We could go on and on about how our media has put witchcraft on the same level with matters life and death such as food security, health and crime.
We can cite hundreds of stories here, including “DCI praise witchdoctor for aiding arrest of suspected animal thieves”, reported by Twin Towers in May, Year of Our Lord 2022.
In fact, a simple search on witchcraft stories in Kenya’s media yielded 34,800,000 results in 0.35 seconds.
Now, the jury is still out on whether witchcraft exists.
And yes, a 2010 survey by Pew Research Center indicated that one in every 10 Kenyans believes in witchcraft; and that most of them would rather take some mentally ill kin to a witchdoctor than to a hospital.
Yes, witchcraft does exist in Kenya’s laws – it has been in existence since its enactment nearly 100 years ago, and sadly, has not been repealed to date.
Still, it is our job as journalists to tell the truth about this blind faith in black magic. Sadly, most of the stories on witchcraft out there only serve to strengthen Kenyan’s faith in black magic. Very few have the core message that there is no research to prove that witchcraft exists.
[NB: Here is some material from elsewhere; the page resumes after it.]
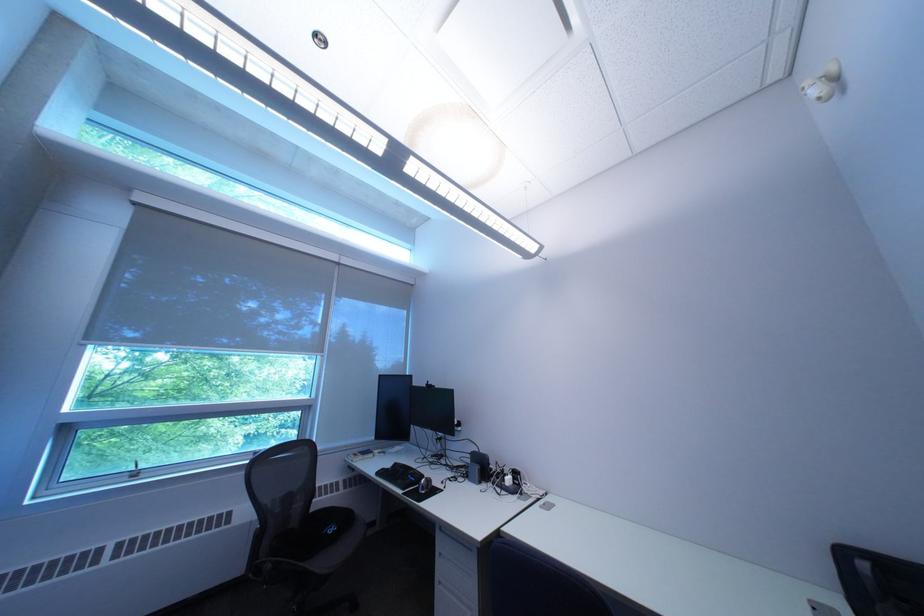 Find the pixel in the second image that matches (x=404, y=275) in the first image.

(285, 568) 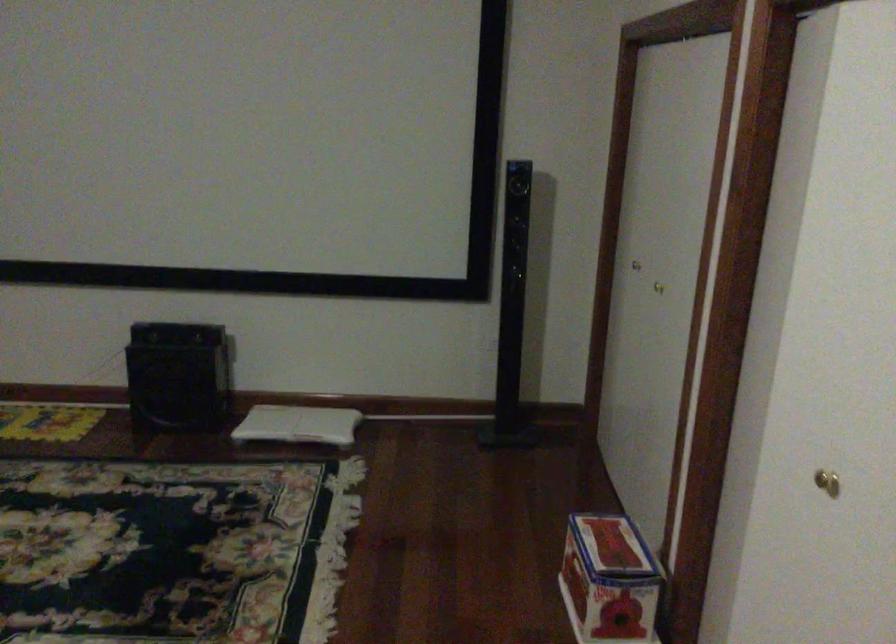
As such, we have stories of ‘suspected witchcraft’ running on the same pages with suspected thievery, murder and rape. We have lead stories on poor men and women lynched because they were suspected of witchcraft.
We have stories about angry neighbours raiding a poor woman’s house in the middle of the night claiming that “…the woman possessed a male reproductive organ, which she allegedly brandishes in the morning to keep the rains away.”
Perhaps, we ought to have ‘witchcraft desks’ in our news rooms, alongside gossip and propaganda desks.
Perhaps, the very fact that witchcraft stories still run in our media as big news is prove enough that witchcraft is real, and that we could be witches ourselves. Perhaps, for every ‘witch’ crucified on our pages, we ought to have a reporter and an editor crucified on either side.








2 thoughts on “A case for setting up ‘witchcraft desks’ in our newsrooms”
Are we talking white or black magic?! Seers or wizards? Witches or witch doctors?
Also, calling the craft .. witch craft is demeaning … nowadays it’s known as ‘ African Science😁
I think there is herbal medicine, which is licensed in Kenya, oh, there is even an herbalists association of Kenya. And then there is this ‘craft’ which is a lie, manipulation and not-scientific.